- _YOUR INSTRUCTIONS_
Copy out each line containing "help" from the entries below.

DATA TO PROCESS: Begin

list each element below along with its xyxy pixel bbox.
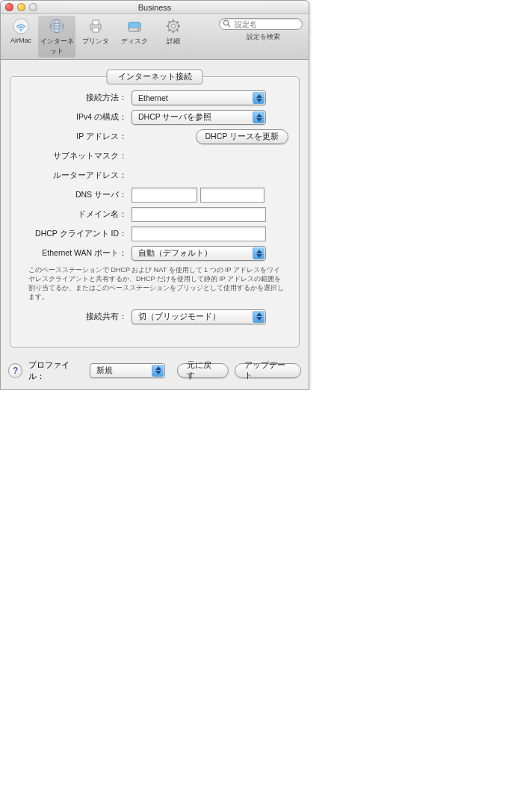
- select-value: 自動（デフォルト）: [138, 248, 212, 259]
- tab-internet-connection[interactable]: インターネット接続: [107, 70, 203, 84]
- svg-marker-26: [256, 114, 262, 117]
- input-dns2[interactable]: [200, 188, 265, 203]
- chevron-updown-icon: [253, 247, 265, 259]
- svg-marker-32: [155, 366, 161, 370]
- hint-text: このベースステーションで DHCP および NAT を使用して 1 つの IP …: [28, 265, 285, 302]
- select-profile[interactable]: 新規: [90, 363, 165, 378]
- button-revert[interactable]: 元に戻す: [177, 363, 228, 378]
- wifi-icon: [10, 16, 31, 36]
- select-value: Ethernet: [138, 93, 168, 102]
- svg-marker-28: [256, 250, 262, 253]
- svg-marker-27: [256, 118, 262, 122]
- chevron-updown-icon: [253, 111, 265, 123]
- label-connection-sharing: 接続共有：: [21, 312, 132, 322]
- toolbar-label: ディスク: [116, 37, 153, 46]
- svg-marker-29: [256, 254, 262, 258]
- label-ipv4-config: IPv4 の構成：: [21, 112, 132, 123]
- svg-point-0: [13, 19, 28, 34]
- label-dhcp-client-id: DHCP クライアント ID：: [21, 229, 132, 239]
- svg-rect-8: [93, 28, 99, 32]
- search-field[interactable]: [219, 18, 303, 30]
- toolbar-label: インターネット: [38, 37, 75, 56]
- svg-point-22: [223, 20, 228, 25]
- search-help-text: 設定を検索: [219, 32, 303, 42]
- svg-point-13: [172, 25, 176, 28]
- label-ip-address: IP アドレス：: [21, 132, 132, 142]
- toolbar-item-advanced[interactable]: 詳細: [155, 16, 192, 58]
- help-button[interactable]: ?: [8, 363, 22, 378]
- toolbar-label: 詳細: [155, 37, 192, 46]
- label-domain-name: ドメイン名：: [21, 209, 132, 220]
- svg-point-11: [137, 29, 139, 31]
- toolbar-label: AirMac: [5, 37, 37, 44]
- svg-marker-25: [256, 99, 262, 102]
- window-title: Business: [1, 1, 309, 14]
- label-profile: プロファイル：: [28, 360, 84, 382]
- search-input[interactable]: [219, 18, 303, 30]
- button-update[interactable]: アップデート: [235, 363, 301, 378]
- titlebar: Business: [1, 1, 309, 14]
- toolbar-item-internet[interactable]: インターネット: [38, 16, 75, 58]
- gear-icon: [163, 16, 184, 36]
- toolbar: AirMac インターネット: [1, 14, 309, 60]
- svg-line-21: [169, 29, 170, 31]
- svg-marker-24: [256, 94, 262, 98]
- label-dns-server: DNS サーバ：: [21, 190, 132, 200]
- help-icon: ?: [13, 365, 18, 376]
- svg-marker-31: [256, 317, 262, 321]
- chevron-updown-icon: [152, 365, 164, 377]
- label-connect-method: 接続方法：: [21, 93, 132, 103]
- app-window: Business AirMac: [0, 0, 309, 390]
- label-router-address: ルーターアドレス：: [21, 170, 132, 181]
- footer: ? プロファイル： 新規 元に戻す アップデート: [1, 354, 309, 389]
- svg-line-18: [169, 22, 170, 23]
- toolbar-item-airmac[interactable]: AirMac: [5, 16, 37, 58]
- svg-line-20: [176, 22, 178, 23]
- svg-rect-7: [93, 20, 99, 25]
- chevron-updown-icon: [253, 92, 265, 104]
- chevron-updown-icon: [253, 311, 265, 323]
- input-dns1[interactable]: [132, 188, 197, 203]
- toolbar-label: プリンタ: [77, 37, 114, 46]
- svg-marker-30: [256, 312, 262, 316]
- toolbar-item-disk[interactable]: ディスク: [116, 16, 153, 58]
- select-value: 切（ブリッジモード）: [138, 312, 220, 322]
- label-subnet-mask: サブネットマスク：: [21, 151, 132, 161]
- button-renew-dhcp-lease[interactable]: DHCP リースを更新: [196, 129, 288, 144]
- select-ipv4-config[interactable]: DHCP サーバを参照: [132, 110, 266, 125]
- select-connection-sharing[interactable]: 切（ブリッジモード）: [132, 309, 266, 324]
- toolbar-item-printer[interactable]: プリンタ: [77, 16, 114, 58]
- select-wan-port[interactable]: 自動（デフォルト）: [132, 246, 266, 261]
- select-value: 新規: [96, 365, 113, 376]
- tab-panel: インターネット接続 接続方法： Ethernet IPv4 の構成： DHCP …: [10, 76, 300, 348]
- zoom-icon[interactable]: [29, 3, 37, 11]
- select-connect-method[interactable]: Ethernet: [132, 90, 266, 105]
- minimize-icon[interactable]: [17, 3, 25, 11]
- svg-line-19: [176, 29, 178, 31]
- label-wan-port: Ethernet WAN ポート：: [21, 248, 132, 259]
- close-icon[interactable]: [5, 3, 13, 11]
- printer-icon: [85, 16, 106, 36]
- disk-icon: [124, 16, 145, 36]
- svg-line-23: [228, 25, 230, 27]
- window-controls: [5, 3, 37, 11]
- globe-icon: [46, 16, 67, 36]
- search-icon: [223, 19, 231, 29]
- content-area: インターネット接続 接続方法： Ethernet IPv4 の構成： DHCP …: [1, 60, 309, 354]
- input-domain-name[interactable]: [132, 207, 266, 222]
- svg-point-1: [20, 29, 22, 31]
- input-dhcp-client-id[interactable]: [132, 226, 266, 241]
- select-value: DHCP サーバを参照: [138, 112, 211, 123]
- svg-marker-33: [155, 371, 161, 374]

DATA TO PROCESS: End

- _ANSWER SPACE_
- search-help-text: 設定を検索: [219, 32, 303, 42]
- help-button[interactable]: ?: [8, 363, 22, 378]
- help-icon: ?: [13, 365, 18, 376]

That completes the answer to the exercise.